Original question as formulated in the survey: Have EICC member companies identified the volume of all the chemicals used and generated in each process throughout your supply chain, how many workers are exposed to these materials, and the volumes of the discharge of each of these materials?

EICC self-score: Chemical Challenge Gap Analysis - Yellow (Small gap)

EICC justifies this score by referring to VAP Protocol C3.1, adding that suppliers are required to do this for hazardous chemicals, but not for all chemicals.

VAP Protocol C3.1 reads as follows: ‘Hazardous substances including wastes are properly categorized, labelled, handled, stored, transported and disposed using government-approved and/or licensed vendors as per local laws. Minimum requirements are listed including requirements for site observation (Hazardous substances are categorized, handled, stored and transported within the facility. To control access or potential employee exposure methods such as segregation, secondary contained, ventilation, fire protection, appropriate storage cabinets, hazard signage and information (labels and MSDS), limited access, … have been implemented throughout the site).’

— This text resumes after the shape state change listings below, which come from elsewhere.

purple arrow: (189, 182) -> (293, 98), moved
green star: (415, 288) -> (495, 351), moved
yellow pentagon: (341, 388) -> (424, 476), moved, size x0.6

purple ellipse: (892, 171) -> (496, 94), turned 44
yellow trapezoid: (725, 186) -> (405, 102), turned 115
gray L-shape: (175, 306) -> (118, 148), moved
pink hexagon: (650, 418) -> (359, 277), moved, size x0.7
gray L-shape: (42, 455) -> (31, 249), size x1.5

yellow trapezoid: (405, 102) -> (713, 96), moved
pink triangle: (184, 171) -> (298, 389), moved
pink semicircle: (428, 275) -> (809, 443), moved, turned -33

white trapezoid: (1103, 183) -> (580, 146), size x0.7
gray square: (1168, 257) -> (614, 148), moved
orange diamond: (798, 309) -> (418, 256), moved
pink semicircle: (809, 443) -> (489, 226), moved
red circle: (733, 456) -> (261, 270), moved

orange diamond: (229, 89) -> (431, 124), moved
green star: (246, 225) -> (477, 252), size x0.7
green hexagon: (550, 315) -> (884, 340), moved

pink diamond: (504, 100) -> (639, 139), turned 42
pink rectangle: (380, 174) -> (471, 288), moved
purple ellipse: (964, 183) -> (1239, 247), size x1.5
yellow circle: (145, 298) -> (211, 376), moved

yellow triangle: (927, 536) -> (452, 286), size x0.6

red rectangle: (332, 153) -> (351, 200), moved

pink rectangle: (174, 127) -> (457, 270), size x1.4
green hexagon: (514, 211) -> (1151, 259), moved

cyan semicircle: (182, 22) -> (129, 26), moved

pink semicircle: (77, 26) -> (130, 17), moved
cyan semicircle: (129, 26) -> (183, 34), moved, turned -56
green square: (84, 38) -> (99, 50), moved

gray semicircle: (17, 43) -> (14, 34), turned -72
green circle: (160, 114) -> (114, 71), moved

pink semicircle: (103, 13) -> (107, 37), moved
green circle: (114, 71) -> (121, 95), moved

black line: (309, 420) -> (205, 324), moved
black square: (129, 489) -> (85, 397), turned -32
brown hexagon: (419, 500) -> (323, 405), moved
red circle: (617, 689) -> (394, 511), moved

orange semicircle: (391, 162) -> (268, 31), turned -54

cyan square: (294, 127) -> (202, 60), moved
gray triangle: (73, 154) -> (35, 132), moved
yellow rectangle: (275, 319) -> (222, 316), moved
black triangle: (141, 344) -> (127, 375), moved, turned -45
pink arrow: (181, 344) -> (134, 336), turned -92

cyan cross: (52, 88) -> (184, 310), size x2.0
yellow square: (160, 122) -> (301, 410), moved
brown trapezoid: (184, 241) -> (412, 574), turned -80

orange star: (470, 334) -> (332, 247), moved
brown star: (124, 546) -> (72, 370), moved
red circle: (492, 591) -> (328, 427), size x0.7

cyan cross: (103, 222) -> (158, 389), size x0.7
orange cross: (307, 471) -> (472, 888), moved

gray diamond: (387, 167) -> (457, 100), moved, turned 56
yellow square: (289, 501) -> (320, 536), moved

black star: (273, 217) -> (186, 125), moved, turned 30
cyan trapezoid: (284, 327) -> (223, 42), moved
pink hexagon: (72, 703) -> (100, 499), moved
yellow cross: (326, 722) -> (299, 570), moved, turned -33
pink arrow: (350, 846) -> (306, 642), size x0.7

GoodElectronics and ICRT score: Chemical Challenge Gap Analysis - Red (Large gap)

GoodElectronics and ICRT object to the overly positive assessment EICC is giving here. C3.1 does not require measurement of the volume of any chemicals used. C3.1 does not require measurement and reporting on numbers of workers exposed. C3.1 does not require measurement of the volume of materials discharged. And again, C3.1 does not provide any definition of adequacy, accuracy or verifiability. EICC auditors have therefore no way of evaluating compliance by suppliers. Moreover, none of these registrations seem to be public or reportable.